START Given information

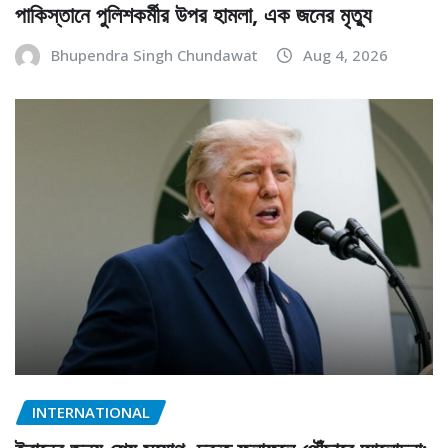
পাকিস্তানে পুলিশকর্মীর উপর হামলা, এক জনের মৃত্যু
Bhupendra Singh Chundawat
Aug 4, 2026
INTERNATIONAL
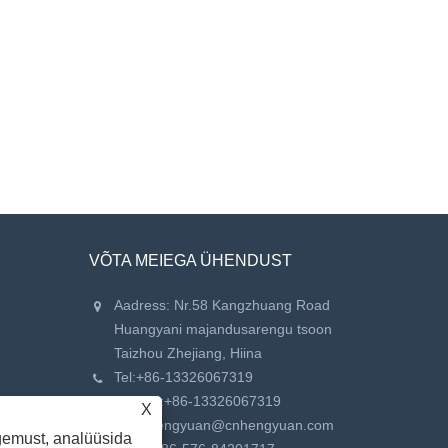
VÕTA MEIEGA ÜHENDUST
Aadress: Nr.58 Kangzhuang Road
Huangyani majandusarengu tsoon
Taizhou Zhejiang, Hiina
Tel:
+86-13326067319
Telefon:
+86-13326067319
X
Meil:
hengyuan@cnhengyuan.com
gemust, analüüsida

END Given information
START Given information

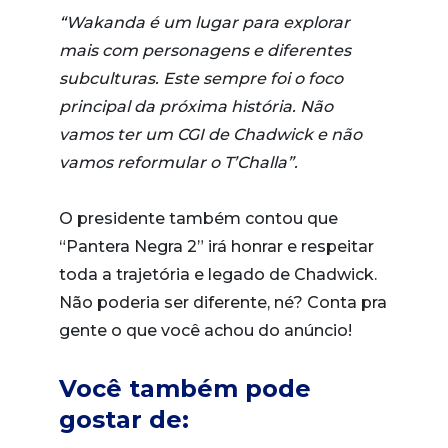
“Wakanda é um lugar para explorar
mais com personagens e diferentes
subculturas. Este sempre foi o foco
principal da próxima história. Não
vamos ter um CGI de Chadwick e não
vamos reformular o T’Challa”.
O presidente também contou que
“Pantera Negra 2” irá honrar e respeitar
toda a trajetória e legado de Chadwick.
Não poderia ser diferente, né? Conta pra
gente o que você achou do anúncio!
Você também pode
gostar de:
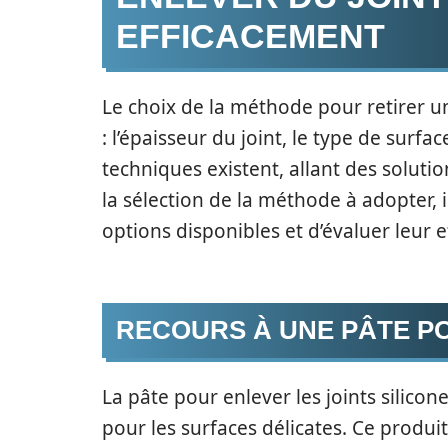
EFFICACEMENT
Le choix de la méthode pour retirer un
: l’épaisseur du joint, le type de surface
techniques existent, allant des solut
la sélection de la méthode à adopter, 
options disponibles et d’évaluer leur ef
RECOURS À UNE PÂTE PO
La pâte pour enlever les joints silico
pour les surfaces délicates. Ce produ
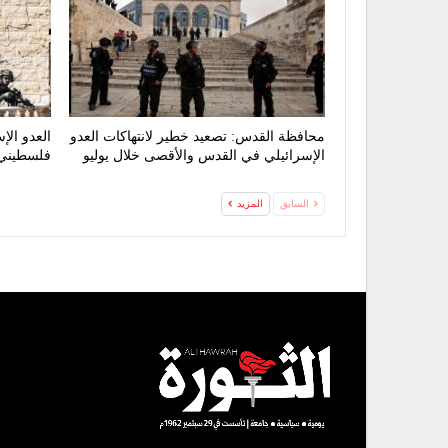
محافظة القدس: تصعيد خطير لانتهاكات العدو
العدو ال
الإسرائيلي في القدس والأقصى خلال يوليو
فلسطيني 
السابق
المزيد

END Given information

Problem>
From the entries above, show each line that includes the string "العدو".

Solved problem>
محافظة القدس: تصعيد خطير لانتهاكات العدو
العدو ال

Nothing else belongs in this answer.